Modulation of CD28 expression: distinct regulatory pathways during activation and replicative senescence.

作者信息

Vallejo A N, Brandes J C, Weyand C M, Goronzy J J

机构信息

Division of Rheumatology, Department of Medicine, Mayo Clinic and Foundation, Rochester, MN 55905, USA.

出版信息

J Immunol. 1999 Jun 1;162(11):6572-9.

Abstract

The costimulatory molecule CD28 has a restricted tissue distribution and is expressed on T cells and some plasmacytoma cells. Although CD28 is constitutively expressed, its expression is transiently down-regulated following T cell activation and declines progressively with in vitro senescence. In vivo, CD8+ T cells and, less frequently, CD4+ T cells may completely lose CD28 surface expression during chronic infections and with aging. This correlates with changes of nuclear protein-binding activities to two motifs, site alpha and beta, within the CD28 minimal promoter. Both alpha- and beta-bound complexes are found only in lymphoid tissues, in CD28+ T cells, and in some transformed B cells.
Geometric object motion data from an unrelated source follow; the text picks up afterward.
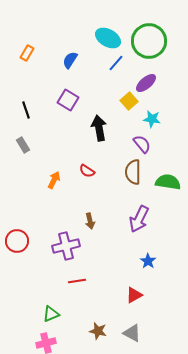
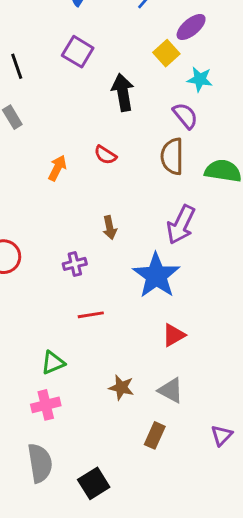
purple cross: (66, 246) -> (75, 264), size x0.6
blue star: (148, 261) -> (156, 276), moved, size x2.0

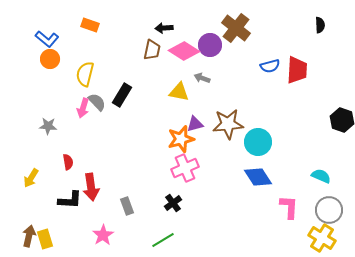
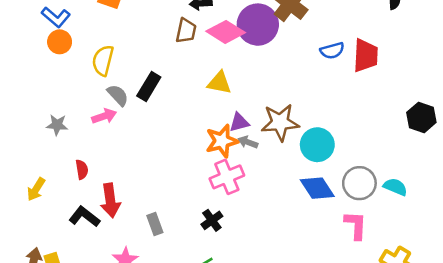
purple circle: (210, 45) -> (258, 25), size x1.4
gray arrow: (202, 78) -> (248, 142), moved
pink arrow: (83, 108) -> (104, 116), moved, turned -126
black L-shape: (70, 200) -> (84, 217), turned -145
gray circle: (329, 210) -> (359, 183), moved

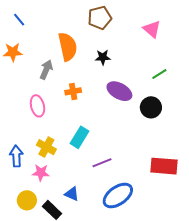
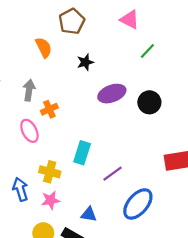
orange semicircle: (68, 47) -> (44, 47), moved, size x0.7
green line: (159, 74) -> (147, 51), moved
orange cross: (73, 91) -> (49, 109), moved
purple ellipse: (119, 91) -> (112, 94), turned -35

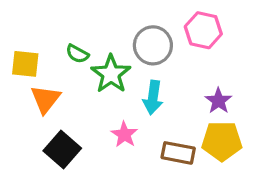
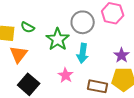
green semicircle: (77, 54) -> (28, 27), moved

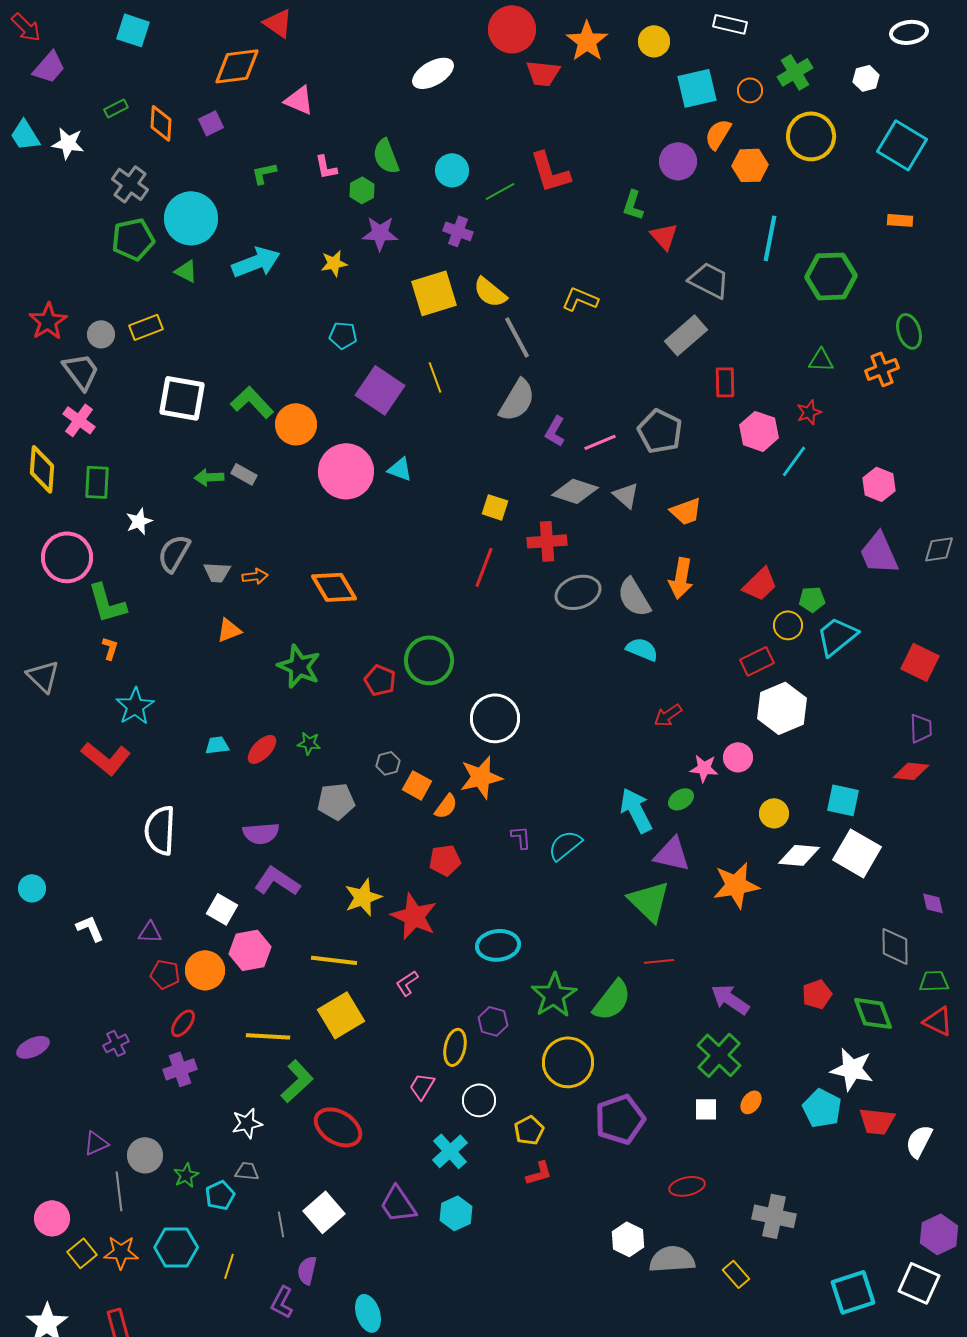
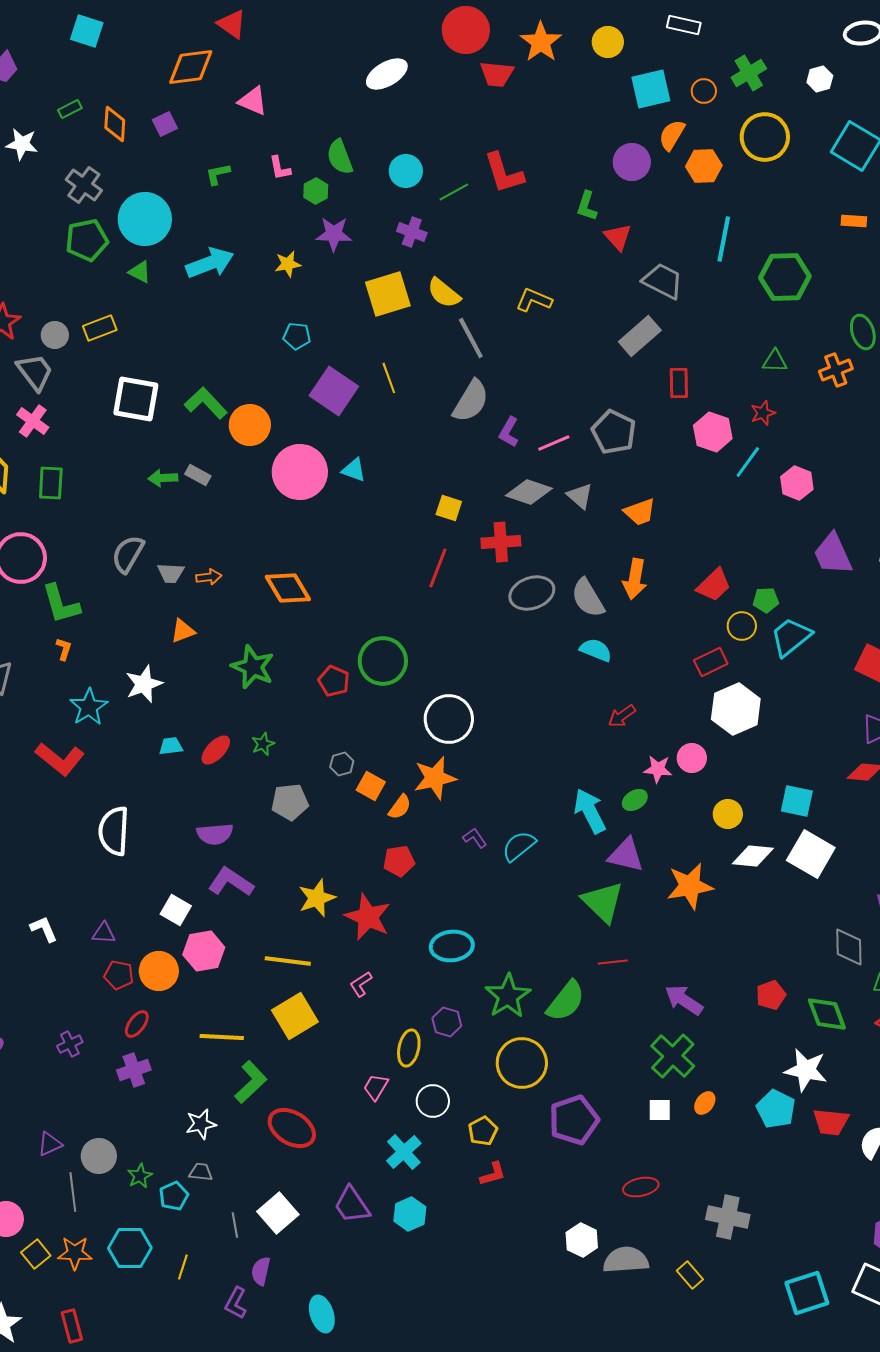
pink hexagon: (879, 484) -> (797, 483), moved
white star: (139, 521) -> (144, 684), moved, size x1.4
green star: (309, 743) -> (263, 744), turned -30
purple L-shape: (521, 837) -> (475, 838), turned -30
These complexes are coordinately expressed except during replicative senescence, which is characterized by the down-modulation of site beta- but not site alpha-binding activities. In contrast, T cell activation induces a parallel decline in both site alpha- and beta-binding activities. CD4+ and CD8+ T cells differ in their beta-binding profiles, which may explain the more pronounced down-regulation of CD28 in senescent CD8+ T cells. In vivo expanded CD4+CD28null and CD8+CD28null T cells uniformly lack alpha- and beta-bound complexes, resembling the pattern seen in chronically activated cells and not of senescent cells.

摘要

共刺激分子CD28具有有限的组织分布,表达于T细胞和一些浆细胞瘤细胞上。尽管CD28组成性表达,但其表达在T细胞活化后会短暂下调,并随着体外衰老而逐渐下降。在体内,CD8⁺ T细胞以及较少见的CD4⁺ T细胞在慢性感染和衰老过程中可能会完全丧失CD28表面表达。这与核蛋白与CD28最小启动子内两个基序(α位点和β位点)的结合活性变化相关。α结合复合物和β结合复合物仅在淋巴组织、CD28⁺ T细胞以及一些转化的B细胞中发现。这些复合物协同表达,除了在复制性衰老期间,复制性衰老的特征是β位点结合活性下调而α位点结合活性未下调。相反,T细胞活化会导致α位点和β位点结合活性同时下降。CD4⁺和CD8⁺ T细胞在其β结合谱上存在差异,这可能解释了衰老的CD8⁺ T细胞中CD28下调更为明显的现象。体内扩增的CD4⁺CD28⁰和CD8⁺CD28⁰ T细胞均缺乏α结合复合物和β结合复合物,类似于在长期活化细胞而非衰老细胞中所见的模式。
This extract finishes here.